Bahn-Tarifkonflikt Lokführer wollen trotz Appell Tiefensees streiken

Im Tarifkonflikt der Bahn stehen die Zeichen trotz eines neuen Einigungsappells von Bundesverkehrsminister Wolfgang Tiefensee weiter auf Streik. Die Gewerkschaft Deutscher Lokomotivführer (GDL) bekräftigte heute ihre Pläne für die zunächst eintägige Arbeitsniederlegung am Freitag.

Ab 1. Oktober drohen Bahnstreiks,  AP Bild vergrößern Ab 1. Oktober drohen Bahnstreiks, Foto: AP

Ihr Anwalt hält dies auch für gerichtsfest. Der SPD-Politiker Tiefensee hatte zuvor sowohl die GDL als auch die Deutsche Bahn zur Mäßigung und einer Wiederaufnahme der Gespräche aufgerufen. „Ich appelliere eindringlich an die Tarifparteien, den Gesprächsfaden nicht abreißen zu lassen“, sagte der Minister der „Frankfurter Rundschau“.

Die Tarifparteien müssten die volkswirtschaftlichen Folgen eines Streiks bedenken. Es gehe auch um den Verkehrs- und Logistikstandort Deutschland, betonte Tiefensee. „Daher ist es notwendig, dass die Tarifparteien möglichst schnell an den Verhandlungstisch zurückkehren und eine tragfähige Lösung finden“, wird der Verkehrsminister weiter zitiert.

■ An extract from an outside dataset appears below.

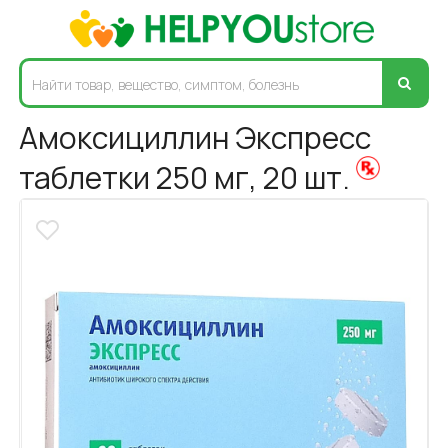
Амоксициллин Экспресс
таблетки 250 мг, 20 шт.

Der stellvertretende GDL-Vorsitzende Günther Kinscher bekräftigte jedoch die Streikabsicht. Im Hörfunksender WDR5 warf er der Bahn vor, das Ergebnis der Moderatorenrunde mit den CDU-Politikern Kurt Biedenkopf und Heiner Geißler „völlig ignoriert“ zu haben. Die Lokführergewerkschaft sei dagegen kompromissbereit gewesen.

Schutzschriften bei 121 Arbeitsgerichten

Ihr Anwalt Ulrich Fischer sieht möglichen Gerichtsverfahren nach eigenen Angaben gelassen entgegen. Er nannte die für Freitag angekündigte Arbeitsniederlegung im Bayerischen Rundfunk gerechtfertigt und verhältnismäßig. Schließlich handele es sich nur um einen befristeten Streik von zunächst einem Tag, der hoffentlich reichen werde, um die Deutsche Bahn AG zum Einlenken zu bewegen.

Der GDL-Jurist rechnet nach eigenen Angaben aber damit, dass die Bahn an verschiedenen Gerichten versuchen wird, die Streiks mit Einstweiligen Verfügungen zu verhindern. Dazu hat die Gewerkschaft bereits eine Schutzschrift an alle 121 Arbeitsgerichte in Deutschland verschickt. Mit dem 67 Seiten umfassenden Papier will die GDL erreichen, dass sie rechtzeitig vor möglichen Entscheidungen rechtliches Gehör findet.

Im August hatte zuletzt das Arbeitsgericht Nürnberg Streiks der Lokomotivführer untersagt, bevor es zur Wiederaufnahme der Tarifverhandlungen kam. „Es ist nur von einem befristeten Streik die Rede, und das zeigt, mit welchem Fingerspitzengefühl, mit welchem Prinzip der Verhältnismäßigkeit seitens der GDL an die Sache herangegangen wird“, sagte Fischer.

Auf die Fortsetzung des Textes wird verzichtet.